(Records supplied)
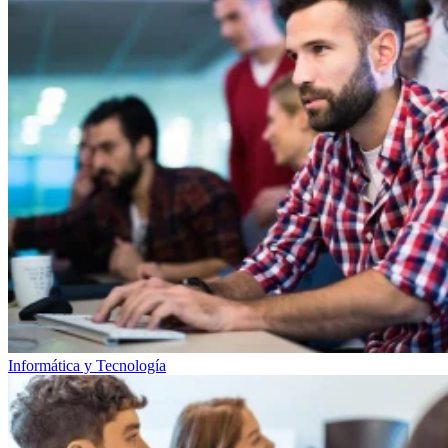
Informática y Tecnología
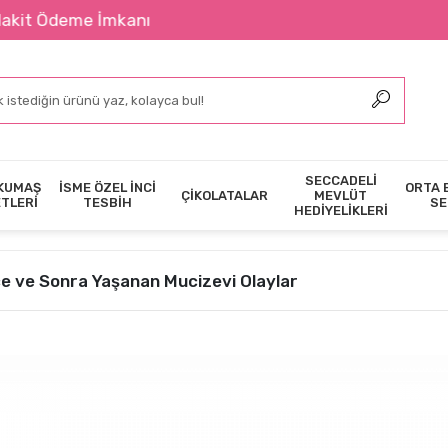
İmkanı
SECCADELİ
KUMAŞ
İSME ÖZEL İNCİ
ORTA 
ÇİKOLATALAR
MEVLÜT
ETLERİ
TESBİH
SE
HEDİYELİKLERİ
e ve Sonra Yaşanan Mucizevi Olaylar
(End Records supplied)
◆ Aim of the task ◆
In your copy, repeat each record exactly and include no pictures.

◆ Problem solution ◆
Informática y Tecnología
İmkanı
SECCADELİ
KUMAŞ
İSME ÖZEL İNCİ
ORTA 
ÇİKOLATALAR
MEVLÜT
ETLERİ
TESBİH
SE
HEDİYELİKLERİ
e ve Sonra Yaşanan Mucizevi Olaylar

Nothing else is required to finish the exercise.